Below is some data. Retype exactly the lines starting at the one with "Commission doit coordonner les grands" and ending at the one with "השירות כרוך בתשלום".

### Source information:
···
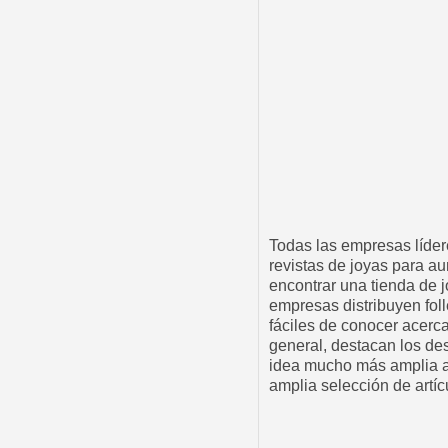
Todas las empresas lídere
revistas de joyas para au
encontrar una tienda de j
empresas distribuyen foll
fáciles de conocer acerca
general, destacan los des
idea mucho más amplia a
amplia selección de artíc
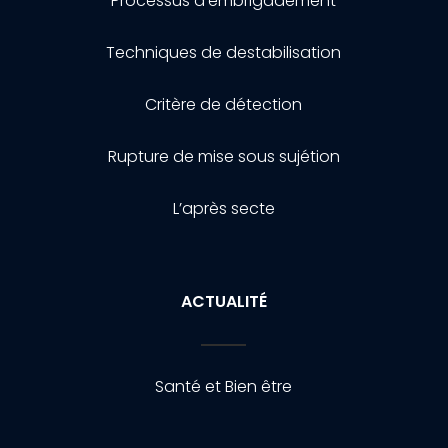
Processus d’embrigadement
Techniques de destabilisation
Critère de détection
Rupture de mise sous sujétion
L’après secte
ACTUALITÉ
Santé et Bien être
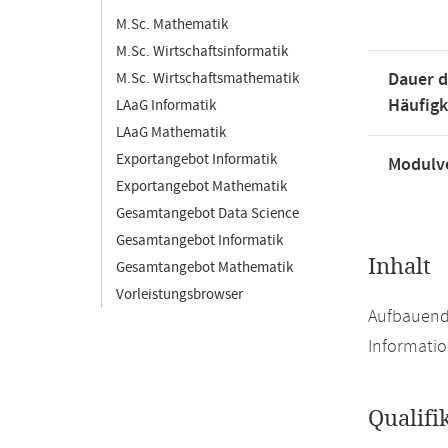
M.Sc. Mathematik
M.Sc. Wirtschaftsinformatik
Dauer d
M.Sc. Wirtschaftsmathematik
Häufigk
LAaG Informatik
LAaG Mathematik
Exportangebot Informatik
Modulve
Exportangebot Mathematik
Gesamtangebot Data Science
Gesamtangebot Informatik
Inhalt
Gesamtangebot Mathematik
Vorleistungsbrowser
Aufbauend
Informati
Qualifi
···
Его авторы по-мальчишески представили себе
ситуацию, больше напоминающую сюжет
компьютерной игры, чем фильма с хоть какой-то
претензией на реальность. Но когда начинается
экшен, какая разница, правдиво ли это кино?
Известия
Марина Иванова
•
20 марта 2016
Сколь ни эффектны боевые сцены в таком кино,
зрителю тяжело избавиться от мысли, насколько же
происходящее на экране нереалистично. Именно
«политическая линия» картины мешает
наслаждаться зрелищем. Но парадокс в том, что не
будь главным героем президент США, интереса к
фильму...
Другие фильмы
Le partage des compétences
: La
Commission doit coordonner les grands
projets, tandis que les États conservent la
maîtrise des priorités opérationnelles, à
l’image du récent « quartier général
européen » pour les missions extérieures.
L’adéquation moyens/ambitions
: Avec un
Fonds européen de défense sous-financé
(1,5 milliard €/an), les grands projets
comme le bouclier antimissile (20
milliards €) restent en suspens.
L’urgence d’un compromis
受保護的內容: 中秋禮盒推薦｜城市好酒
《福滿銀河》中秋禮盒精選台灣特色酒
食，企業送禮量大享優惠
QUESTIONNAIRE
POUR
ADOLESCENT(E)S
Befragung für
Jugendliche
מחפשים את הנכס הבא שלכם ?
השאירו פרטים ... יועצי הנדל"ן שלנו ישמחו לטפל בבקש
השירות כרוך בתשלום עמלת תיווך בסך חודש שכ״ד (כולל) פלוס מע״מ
···
### Exercise answer:
Commission doit coordonner les grands
projets, tandis que les États conservent la
maîtrise des priorités opérationnelles, à
l’image du récent « quartier général
européen » pour les missions extérieures.
L’adéquation moyens/ambitions
: Avec un
Fonds européen de défense sous-financé
(1,5 milliard €/an), les grands projets
comme le bouclier antimissile (20
milliards €) restent en suspens.
L’urgence d’un compromis
受保護的內容: 中秋禮盒推薦｜城市好酒
《福滿銀河》中秋禮盒精選台灣特色酒
食，企業送禮量大享優惠
QUESTIONNAIRE
POUR
ADOLESCENT(E)S
Befragung für
Jugendliche
מחפשים את הנכס הבא שלכם ?
השאירו פרטים ... יועצי הנדל"ן שלנו ישמחו לטפל בבקש
השירות כרוך בתשלום עמלת תיווך בסך חודש שכ״ד (כולל) פלוס מע״מ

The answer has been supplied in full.